As a general rule, don't invent your own file format until you have to, and even then, probably don't. But sometimes, you have to.

Tim C's company was building a format they called "generic raw format". It was solving a hard problem: they were collecting messages from a variety of organizations, in a mix of binary and plaintext, and dumping them into a flat file. Each file might contain many messages, and they needed to be able to split those messages and timestamp them correctly.

This meant that the file format needed a header at the top. It would contain information about byte order, version number, have space for arbitrary keys, and report the header length, all as text, represented as key/value pairs. Then they realized that the some of the clients and vendors supplying this data may want to include some binary data in the header, so it would also need a binary section.

All of this created some technical issues. The key one was that the header length, stored as text, could change the length of the header. This wasn't itself a deal-breaker, but other little flags created problems.
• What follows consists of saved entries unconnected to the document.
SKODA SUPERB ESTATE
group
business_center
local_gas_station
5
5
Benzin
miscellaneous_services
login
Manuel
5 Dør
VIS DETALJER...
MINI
If they represented byte-order as BIGENDIAN=Y, would that create confusion for their users? Would users make mistakes about what architecture they were on, or expect to use LITTLEENDIAN=Y instead?

In the end, it just made more sense to make all of the important fields binary fields. The header could still have a text section, which could contain arbitrary key/value pairs. For things like endianness, there were much simpler ways to solve the problem, like reserving 32-bits and having clients store a 1 in it. The parser could then detect whether that read as 0x00000001 or 0x10000000 and react accordingly. Having the header length be an integer and not text also meant that recording the length wouldn't impact the length.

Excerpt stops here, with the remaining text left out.